Setelah mengambil pakaian rumah untuk Kenzo, Rara langsung membawa pakaian tersebut kekamarnya agar setelah tuannya itu selesai mandi dia bisa langsung memakai pakaiannya.


Rara sudah siap dengan pakaian dres abu-abu bermotif bunga dengan pita ditengahnya dan juga rambut yang ia biarkan terurai panjang dipunggungnya.


Beberapa menit kemudian Kenzo keluar dengan handuk yang biasa ia lingkarkan di perutnya.
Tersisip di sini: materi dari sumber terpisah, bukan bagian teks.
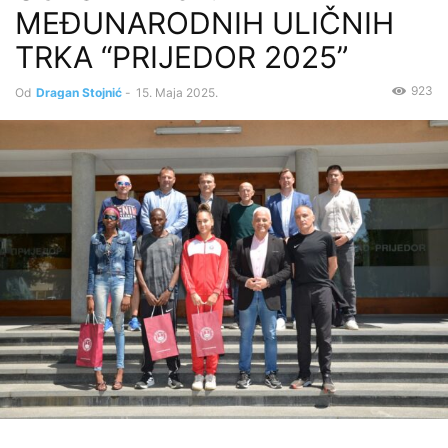
MEĐUNARODNIH ULIČNIH
TRKA “PRIJEDOR 2025”
923
Od
Dragan Stojnić
-
15. Maja 2025.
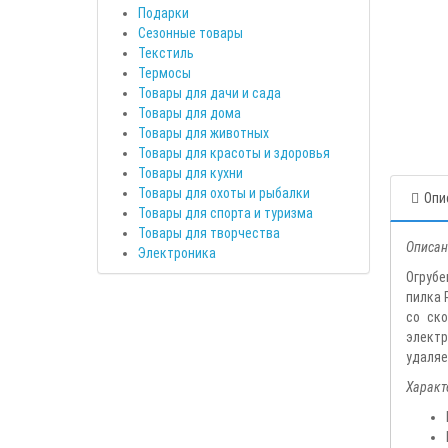
Подарки
Сезонные товары
Текстиль
Термосы
Товары для дачи и сада
Товары для дома
Товары для животных
Товары для красоты и здоровья
Товары для кухни
Товары для охоты и рыбалки
Опи
Товары для спорта и туризма
Товары для творчества
Описан
Электроника
Огрубе
пилка 
со ск
электр
удаляе
Характ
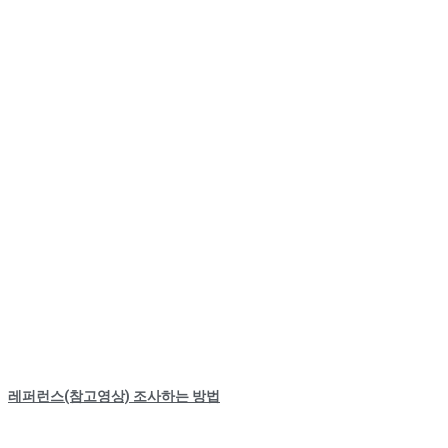
레퍼런스(참고영상) 조사하는 방법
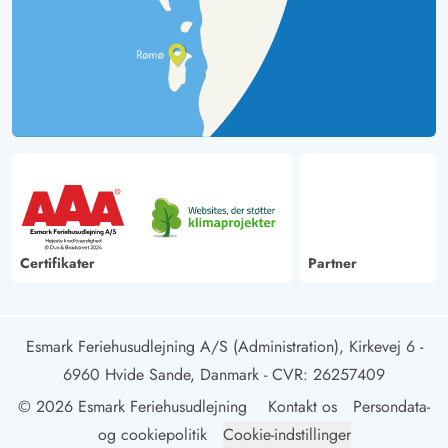
Certifikater
Partner
Esmark Feriehusudlejning A/S (Administration), Kirkevej 6 -
6960 Hvide Sande, Danmark
- CVR: 26257409
© 2026 Esmark Feriehusudlejning
Kontakt os
Persondata-
og cookiepolitik
Cookie-indstillinger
Kenzo berjalan menuju tempat tidur untuk memakai pakaian yang dibawa wanitanya, sedangkan Rara berdiri tak jauh darinya.


"Ck mengapa kau mengambil pakaian rumah untukku" ucap Kenzo membuyarkan lamunan Rara.
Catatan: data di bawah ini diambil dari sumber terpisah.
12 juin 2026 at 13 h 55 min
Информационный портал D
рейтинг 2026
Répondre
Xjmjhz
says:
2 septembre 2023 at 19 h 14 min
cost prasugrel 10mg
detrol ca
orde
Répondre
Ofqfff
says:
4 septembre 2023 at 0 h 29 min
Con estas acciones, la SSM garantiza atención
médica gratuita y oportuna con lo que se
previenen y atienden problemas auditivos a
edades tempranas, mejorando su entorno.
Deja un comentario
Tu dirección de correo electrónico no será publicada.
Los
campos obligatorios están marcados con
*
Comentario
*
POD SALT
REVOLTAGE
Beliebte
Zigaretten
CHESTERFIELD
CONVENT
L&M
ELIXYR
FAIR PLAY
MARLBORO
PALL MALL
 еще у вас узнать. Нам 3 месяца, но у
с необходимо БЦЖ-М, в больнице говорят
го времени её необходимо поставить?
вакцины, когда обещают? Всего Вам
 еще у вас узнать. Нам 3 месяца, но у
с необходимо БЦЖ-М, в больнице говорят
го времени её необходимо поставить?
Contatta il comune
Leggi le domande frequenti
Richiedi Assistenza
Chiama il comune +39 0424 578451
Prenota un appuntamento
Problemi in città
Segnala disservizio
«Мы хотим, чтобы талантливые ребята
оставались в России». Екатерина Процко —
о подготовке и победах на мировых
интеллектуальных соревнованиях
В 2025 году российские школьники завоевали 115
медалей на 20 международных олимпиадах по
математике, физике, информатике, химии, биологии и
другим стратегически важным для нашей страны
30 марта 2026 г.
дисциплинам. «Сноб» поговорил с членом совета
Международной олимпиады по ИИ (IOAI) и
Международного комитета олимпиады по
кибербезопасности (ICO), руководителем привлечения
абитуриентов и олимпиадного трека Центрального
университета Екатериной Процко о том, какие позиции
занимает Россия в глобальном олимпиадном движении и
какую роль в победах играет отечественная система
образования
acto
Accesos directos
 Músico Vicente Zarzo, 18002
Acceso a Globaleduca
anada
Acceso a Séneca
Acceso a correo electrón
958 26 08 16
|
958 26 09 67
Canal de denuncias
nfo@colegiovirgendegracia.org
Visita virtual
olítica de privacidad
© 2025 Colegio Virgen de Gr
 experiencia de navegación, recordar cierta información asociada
Rara menatap suaminya dengan pandangan binggung. "Memang nya tuan mau pakai apa? bukannya tuan memang suka memakai baju itu ya"


"Kita kan akan berkencan masa aku harus memakai pakaian ini" ucap Kenzo tak suka.


Rara membuka matanya lebar-lebar, apa berkencan? siapa juga yang mengajak tuannya ini berkencan?


"Berkencan? memangnya tuan akan berkencan dengan siapa?" ucap polos Rara.


Kenzo duduk di pinggiran kasur dengan menatap wajah Rara yang masih nampak binggung. "Kau ini lupa? bukannya kau kemarin mengatakan bosan dirumah ini? terus kau mengatakan ingin pergi ke acara apa itu dipusat kota"


"Pasar malam" ucap Rara.


Kenzo mengangguk membenarkan ucapan wanitanya. "Kau ambilkan pakaian lainnya untukku, cepat" titah Kenzo.


Rara binggung sekarang, ia akan pergi bersama adiknya tapi kenapa tuannya ini malah ingin ikut. "Tuan, tapi kan aku akan pergi bersama Hazel"


Kenzo Memandangi Rara dengan mengangkat satu alisnya. "Jadi kau tidak ingin pergi bersama ku?"


"Bukan seperti itu tuan-"


"Lalu apa?"

__ADS_1


"Hazel hanya mengajak..ku saja tuan" memang kemarin adik iparnya itu hanya mengajaknya untuk pergi berdua saja ke festival pasar malam itu. Jika Kenzo ikut ia harus berbicara apa pada adik iparnya?


"Jika aku tidak ikut kau juga tidak akan ikut dengan Hazel"


Rara mengerti ucapan tuannya itu, jika tuannya tidak ikut bersamanya berarti dia juga tidak boleh pergi dari sini.


Aaaa padahal aku sudah memiliki banyak rencana dengan Hazel!!


Rara memajukan bibirnya dan berjalan menuju keluar dari kamar, ia akan mengambil stelan pakaian untuk tuannya itu.


Setelah sampai di kamar Kenzo, Rara mengambil kemeja polos berwarna putih dan celana bahan hitam, tapi menurutnya pakaian itu terlalu formal untuk pergi ke sebuah pasar malam.


"Kira-kira pakai apa ya biar cocok" Rara mencoba menggeledah lemari Kenzo, tapi ia hanya melihat kemeja dan juga celana bahan tidak ada kaos atau pun celana jens lainnya.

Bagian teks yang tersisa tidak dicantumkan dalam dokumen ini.